HTML - mostafa-karimi/Web-Scraping GitHub Wiki

Source: Automated Data Collection with R

  • HTML: HyperText Markup Language

  • HTML itself is not a programming language. HTML is a markup language that describes content and defines its presentation.

  • Although each revision of HTML has established new features and restructured old ones, the basic grammar of HTML documents has not changed much over the years.
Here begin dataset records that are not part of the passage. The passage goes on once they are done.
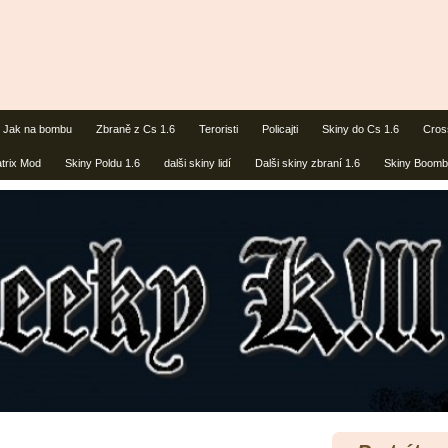
Jak na bombu
Zbraně z Cs 1.6
Teroristi
Policajti
Skiny do Cs 1.6
Cros
trix Mod
Skiny Poldu 1.6
dalši skiny lidí
Dalši skiny zbraní 1.6
Skiny Boomb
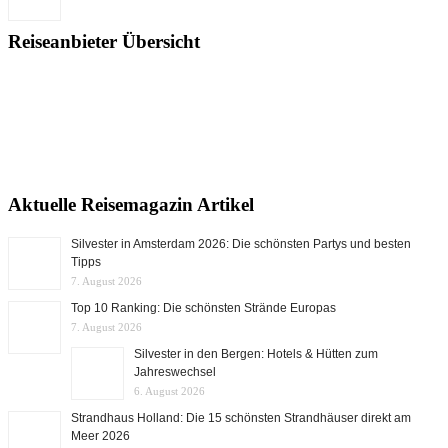
Reiseanbieter Übersicht
Aktuelle Reisemagazin Artikel
Silvester in Amsterdam 2026: Die schönsten Partys und besten
Tipps
7. August 2026
Top 10 Ranking: Die schönsten Strände Europas
7. August 2026
Silvester in den Bergen: Hotels & Hütten zum
Jahreswechsel
6. August 2026
Strandhaus Holland: Die 15 schönsten Strandhäuser direkt am
Meer 2026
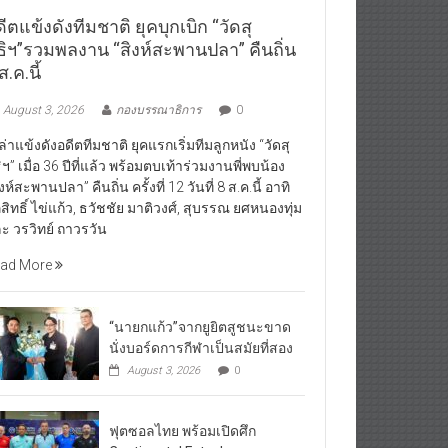
ีตแข้งดังทีมชาติ ยุคบุกเบิก “วัดสุ
ธิฯ”รวมพลงาน “สิงห์สะพานปลา” คืนถิ่น
ส.ค.นี้
August 3, 2026
กองบรรณาธิการ
0
ล่าแข้งดังอดีตทีมชาติ ยุคแรกเริ่มทีมลูกหนัง “วัดสุ
ิฯ” เมื่อ 36 ปีที่แล้ว พร้อมตบเท้าร่วมงานพี่พบน้อง
ิงห์สะพานปลา” คืนถิ่น ครั้งที่ 12 วันที่ 8 ส.ค.นี้ อาทิ
ิสิทธิ์ ไข่แก้ว, ธวัชชัย มาติวงศ์, สุบรรณ ยศหนองทุ่ม
ะ วรวิทย์ ถาวรวัน
ad More
“นายกแก้ว”จากยูยิตสูชนะขาด
นั่งบอร์ดการกีฬาเป็นสมัยที่สอง
August 3, 2026
0
ฟุตซอลไทย พร้อมเปิดศึก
1. Browser presentation and source code

  • An HTML file is basically nothing but plain text.

  • What makes HTML so powerful is its marked up structure.

  • The markup definitions rely on predefined character sequences — the tags — that enclose parts of the text.

  • What you see in your browser is therefore not the HTML document itself but an interpretation of it.

  • To identify which parts of the source code correspond to which elements in the browser window and vice versa, we can use an element inspector, which is implemented in most browsers.

2. Syntax rules

  • Plain text is turned into an HTML document by tags that can be interpreted by a browser.

  • The combination of start tag, content, and end tag is called element.

  • Attributes enable the specification of options for how the content of a tag should be handled. Which attributes are permitted depends on the specific tag. Attributes are always placed within the start tag right after the tag name.

  • The <html> element is the root element that splits into two branches, <head> and <body>. <head> is followed by another branch called <title>.

  • Comments are marked by <!-- at the beginning and --> at the end.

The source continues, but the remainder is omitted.